Data records
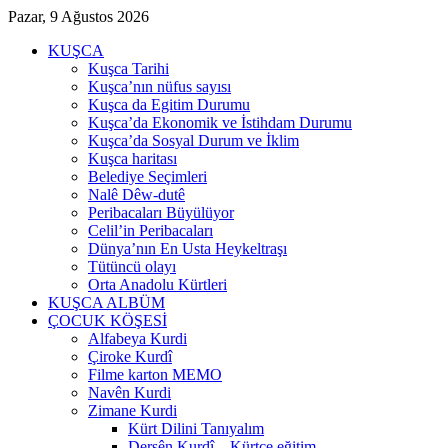
Pazar, 9 Ağustos 2026
KUŞCA
Kuşca Tarihi
Kuşca’nın nüfus sayısı
Kuşca da Egitim Durumu
Kuşca’da Ekonomik ve İstihdam Durumu
Kuşca’da Sosyal Durum ve İklim
Kuşca haritası
Belediye Seçimleri
Nalê Dêw-dutê
Peribacaları Büyülüyor
Celil’in Peribacaları
Dünya’nın En Usta Heykeltraşı
Tütüncü olayı
Orta Anadolu Kürtleri
KUŞCA ALBÜM
ÇOCUK KÖŞESİ
Alfabeya Kurdi
Çiroke Kurdî
Filme karton MEMO
Navên Kurdi
Zimane Kurdi
Kürt Dilini Tanıyalım
Dersên Kurdî – Kürtçe eğitim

▶ **WORK ORDER**
Where a line of the records has the string "Kurdi", return that line.

▶ **EXPECTED ANSWER**
Alfabeya Kurdi
Navên Kurdi
Zimane Kurdi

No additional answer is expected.